DEV Community

Jing for Chat2DB

Posted on

SQL Subqueries: Power Up Your Data Retrieval

Image description

I. What is a Subquery?

Definition:
A subquery, also known as an inner query or nested query, is a query embedded within another SQL query (the outer query). The subquery executes first, and its result is then used by the outer query.

Permissible Clauses:
A subquery can contain most clauses that a standard SELECT statement can, such as DISTINCT, GROUP BY, ORDER BY, LIMIT, JOIN, and UNION. The outer query, which contains the subquery, must be one of the following statements: SELECT, INSERT, UPDATE, DELETE, SET, or DO.

Placement of Subqueries:
Subqueries can typically be placed in:

  • The SELECT list
  • The FROM clause
  • The WHERE clause

Using subqueries directly within GROUP BY or ORDER BY clauses is generally not practical or common.

II. Types of Subqueries

Subqueries can be categorized based on what they return:

  1. Scalar Subquery: Returns a single value (one row, one column).
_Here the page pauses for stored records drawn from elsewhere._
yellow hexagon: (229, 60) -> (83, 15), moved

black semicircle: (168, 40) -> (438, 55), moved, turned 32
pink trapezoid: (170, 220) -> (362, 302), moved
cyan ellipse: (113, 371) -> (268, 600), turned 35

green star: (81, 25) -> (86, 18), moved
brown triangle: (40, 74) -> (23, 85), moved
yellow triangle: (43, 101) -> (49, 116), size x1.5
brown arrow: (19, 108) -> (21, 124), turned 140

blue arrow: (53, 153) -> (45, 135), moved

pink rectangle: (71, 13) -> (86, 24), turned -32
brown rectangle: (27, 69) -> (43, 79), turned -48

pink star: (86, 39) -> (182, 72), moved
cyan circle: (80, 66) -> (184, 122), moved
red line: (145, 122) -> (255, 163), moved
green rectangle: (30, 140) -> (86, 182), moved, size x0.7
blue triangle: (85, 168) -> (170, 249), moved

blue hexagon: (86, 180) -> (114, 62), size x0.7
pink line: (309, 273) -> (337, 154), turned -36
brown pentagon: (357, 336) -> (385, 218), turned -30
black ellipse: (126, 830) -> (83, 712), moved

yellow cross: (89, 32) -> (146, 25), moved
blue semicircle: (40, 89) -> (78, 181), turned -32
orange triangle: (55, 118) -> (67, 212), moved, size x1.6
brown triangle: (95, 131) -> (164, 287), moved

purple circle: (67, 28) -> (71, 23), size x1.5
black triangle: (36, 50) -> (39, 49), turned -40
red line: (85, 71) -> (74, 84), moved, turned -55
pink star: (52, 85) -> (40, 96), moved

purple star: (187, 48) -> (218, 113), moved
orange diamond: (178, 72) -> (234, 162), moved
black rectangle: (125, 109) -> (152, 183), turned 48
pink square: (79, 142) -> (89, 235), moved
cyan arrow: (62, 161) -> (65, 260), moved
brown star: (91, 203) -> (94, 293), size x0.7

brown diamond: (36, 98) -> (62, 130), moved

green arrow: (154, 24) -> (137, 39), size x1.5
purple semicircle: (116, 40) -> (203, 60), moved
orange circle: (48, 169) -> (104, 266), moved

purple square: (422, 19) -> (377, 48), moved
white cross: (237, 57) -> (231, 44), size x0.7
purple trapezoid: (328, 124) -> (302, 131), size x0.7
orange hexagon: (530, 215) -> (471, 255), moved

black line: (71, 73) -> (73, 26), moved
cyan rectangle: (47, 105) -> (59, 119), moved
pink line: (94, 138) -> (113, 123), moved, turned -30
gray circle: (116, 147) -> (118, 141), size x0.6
This is the simplest form.
  2. Column Subquery: Returns a single column of one or more rows.
  3. Row Subquery: Returns a single row of one or more columns.
  4. Table Subquery: Returns a virtual table of one or more rows and one or more columns.

Operators for Subqueries:
Common operators used with subqueries include: =, >, <, >=, <=, <>, ANY, IN, SOME, ALL, and EXISTS.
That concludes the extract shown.